SINGAPORE - Vard's independent financial adviser, CIMB Bank, has maintained its recommendation that Fincantieri's buyout is "not fair but reasonable" in the shipbuilding company's latest circular released on the Singapore Exchange.
Updated numbers on the latest release showed the exit offer price of $0.25 in cash for each offer share represents around a 9.2 per cent discount to the NAV (net asset value) per share, and a 20.1 per cent premium over the NTA (net tangible asset) per share as at March 31, 2018.

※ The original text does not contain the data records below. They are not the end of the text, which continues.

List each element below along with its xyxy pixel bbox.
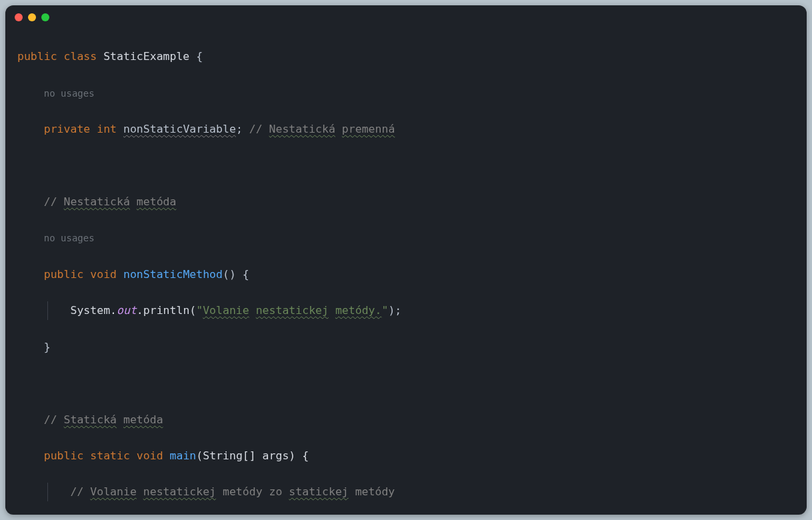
usage-hint: no usages	[44, 88, 95, 99]
code-editor[interactable]: public class StaticExample { no usages p…	[5, 25, 807, 515]
comment: // Nestatická premenná	[249, 123, 395, 135]
blank-line	[17, 374, 795, 392]
out-field: out	[117, 304, 137, 317]
usage-hint: no usages	[44, 233, 95, 243]
comment: // Nestatická metóda	[44, 195, 177, 208]
inlay-hint: no usages	[17, 229, 795, 247]
string-word: Volanie	[203, 304, 249, 317]
modifier: static	[90, 449, 130, 462]
class-name: StaticExample	[103, 50, 189, 63]
inlay-hint: no usages	[17, 84, 795, 102]
editor-window: public class StaticExample { no usages p…	[5, 5, 807, 515]
string-word: nestatickej	[256, 304, 329, 317]
code-line: // Nestatická metóda	[17, 193, 795, 211]
close-button[interactable]	[15, 13, 23, 21]
quote: "	[381, 304, 388, 317]
comment: // Statická metóda	[44, 413, 163, 426]
comment-word: Nestatická	[269, 123, 335, 135]
comment-word: premenná	[342, 123, 395, 135]
code-line: public static void main(String[] args) {	[17, 447, 795, 465]
modifier: private	[44, 123, 91, 135]
comment-prefix: //	[249, 123, 269, 135]
code-line: System.out.println("Volanie nestatickej …	[17, 301, 795, 319]
window-titlebar	[5, 5, 807, 25]
comment-word: metóda	[137, 195, 177, 208]
maximize-button[interactable]	[41, 13, 49, 21]
tail: );	[388, 304, 401, 317]
code-line: // Volanie nestatickej metódy zo statick…	[17, 483, 795, 501]
sig-tail: () {	[223, 268, 249, 281]
sig-tail: (String[] args) {	[196, 449, 309, 462]
comment-prefix: //	[44, 195, 64, 208]
blank-line	[17, 157, 795, 175]
code-line: private int nonStaticVariable; // Nestat…	[17, 120, 795, 138]
comment-word: statickej	[289, 485, 348, 498]
comment-word: Statická	[64, 413, 117, 426]
code-line: // Statická metóda	[17, 411, 795, 429]
method-name: nonStaticMethod	[123, 268, 223, 281]
comment: // Volanie nestatickej metódy zo statick…	[70, 485, 395, 498]
comment-text: metódy zo	[216, 485, 289, 498]
keyword: public class	[17, 50, 97, 63]
system: System.	[70, 304, 117, 317]
code-line: public class StaticExample {	[17, 47, 795, 65]
main-method: main	[170, 449, 197, 462]
void: void	[137, 449, 163, 462]
field-name: nonStaticVariable	[123, 123, 236, 135]
modifier: public	[44, 268, 84, 281]
comment-word: nestatickej	[143, 485, 216, 498]
type: int	[97, 123, 117, 135]
comment-prefix: //	[70, 485, 90, 498]
code-line: }	[17, 338, 795, 356]
semicolon: ;	[236, 123, 243, 135]
string: "Volanie nestatickej metódy."	[196, 304, 388, 317]
comment-word: Volanie	[90, 485, 137, 498]
quote: "	[196, 304, 203, 317]
minimize-button[interactable]	[28, 13, 36, 21]
comment-word: metóda	[123, 413, 163, 426]
comment-text: metódy	[349, 485, 395, 498]
string-word: metódy.	[335, 304, 382, 317]
code-line: public void nonStaticMethod() {	[17, 265, 795, 283]
brace: {	[196, 50, 203, 63]
comment-word: Nestatická	[64, 195, 130, 208]
comment-prefix: //	[44, 413, 64, 426]
modifier: public	[44, 449, 84, 462]
brace: }	[44, 341, 51, 353]
void: void	[90, 268, 117, 281]
println: .println(	[137, 304, 196, 317]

This was in comparison to the earlier circular, which said that the exit offer price represents a discount of around 14.9 per cent to the NAV/share and a premium of 10.6 per cent to the NTA per share as at Dec 31, 2017.
Also, new numbers showed the exit offer price is priced at a discount of around 14.4 per cent to the RNAV (revalued net asset value) per share as at March 31, compared to the 19.2 per cent discount to the RNAV per share of S$0.309 as at Dec 31, 2017.
Vard also highlighted to shareholders in its new circular that the exit offer will be conditional upon the delisting resolution being passed at the company's July 24 extraordinary general meetinEGM.
If the condition is not fulfilled, the delisting will not proceed and the company will remain listed on the SGX. The exit offer will also lapse, and all acceptances of the exit offer will be returned, Vard added.
The company emphasised that approving the delisting does not automatically mean accepting the exit offer.